• EXERCISE DESCRIPTION
Print back every record below, exactly as it stands.

• Page-level text extractions
*** Begin section ***
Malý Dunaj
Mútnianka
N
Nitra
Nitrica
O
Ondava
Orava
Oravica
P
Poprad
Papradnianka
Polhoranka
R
*** End section ***
• ANSWER BOX
Malý Dunaj
Mútnianka
N
Nitra
Nitrica
O
Ondava
Orava
Oravica
P
Poprad
Papradnianka
Polhoranka
R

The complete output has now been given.